La gloire de la maternité — Joseph Spurgeon
29 mai 2022

Ce qui suit est un extrait d’un sermon du pasteur réformé Joseph Spurgeon, donné à l’occasion de la fête des mères qui eut lieu il y a quelques semaines aux États-Unis. Il exerce son office à l’Église Sovereign King Church dans l’Indiana où il vit avec son épouse et leurs sept enfants. Joseph Spurgeon se trouve être un descendant du célèbre prédicateur baptiste Charles Spurgeon. Nous le remercions pour l’autorisation de traduction et publication de cet extrait.


Alors la mère des fils de Zébédée s’approcha de Jésus avec ses fils et se prosterna pour lui faire une demande.

Matthieu 20,20.

Ce que nous trouvons ici est le récit d’un mélange de bon et de mauvais. Il y a de bonnes choses que nous pouvons imiter mais il y a aussi un mélange d’orgueil et d’ambition impie. Il y a dans cette douce mère une faute que Jésus corrige avec tendresse et que nous devons apprendre à fuir en nous-mêmes.

Mère : un titre glorieux

Mais regardons d’abord le bon côté des choses.

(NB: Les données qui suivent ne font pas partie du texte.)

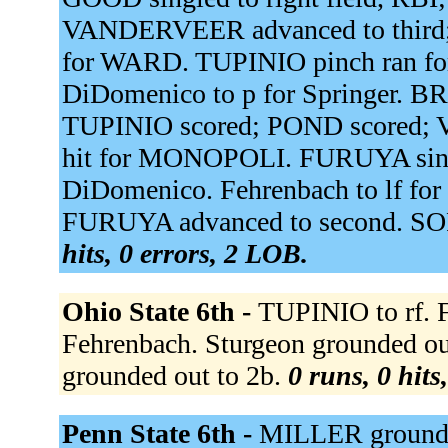
VANDERVEER advanced to third
for WARD. TUPINIO pinch ran 
DiDomenico to p for Springer. B
TUPINIO scored; POND scored
hit for MONOPOLI. FURUYA singled
DiDomenico. Fehrenbach to lf for 
FURUYA advanced to second. SO
hits, 0 errors, 2 LOB.
Ohio State 6th -
TUPINIO to rf. F
Fehrenbach. Sturgeon grounded out
grounded out to 2b.
0 runs, 0 hits
Penn State 6th -
MILLER grounde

Commencez par considérer qu’elle n’est appelée ici que mère des fils de Zébédée. Regardez le nom qu’il lui donne ici. Je viens de dire il y a une minute que son nom est Salomé. Mais nous ne le découvrons que dans une brève mention dans un autre passage. Le reste du temps, elle est mentionnée dans les Écritures comme la mère des fils de Zébédée.

De nos jours, nous nous en offusquons. « Eh ! j’ai un nom. Je suis une personne à part entière. J’ai ma propre identité. Je suis peut-être une mère, mais il y a tellement de choses plus importantes que je suis, entendra-t-on. » Vous trouverez en ligne des articles sur des mères se plaignant d’avoir l’impression de perdre leur identité. Certaines femmes traversent une sorte de crise de la quarantaine où elles doivent retrouver qui elles sont vraiment.

Mais quoi de plus important pour une mère que le nom de mère ? Le nom de la première femme, Ève, signifie littéralement « mère ». Ce n’est pas une insulte ou un affront à cette femme que de n’être connue que comme la mère des fils de Zébédée. La maternité est précieuse aux yeux de Dieu. Oui, je sais que les femmes sont plus que des incubateurs pour les bébés, mais si c’est tout ce que vous pensez que la maternité est, alors vous ratez le coche. La maternité est glorieuse. Elle donne la vie. Elle nourrit. Elle enseigne et instruit. C’est l’un des appels les plus élevés et l’un de ceux auxquels les Écritures accordent tant de gloire et de poids. Et nous devrions la tenir en très haute estime. Donner la vie au monde, élever des enfants, les former, les soigner et les amener au Christ est un travail sacré. Il n’y a vraiment pas de vocation plus élevée pour une femme. Et toutes les femmes qui appartiennent à Dieu diront « amen » et chercheront à accomplir le travail de la maternité. Certes, il se peut que ce travail passe par l’adoption ou la prise en charge d’enfants autres que les vôtres en raison de la providence de Dieu dans votre vie et vos circonstances, mais travaillons dur pour restaurer la grandeur de cette vocation.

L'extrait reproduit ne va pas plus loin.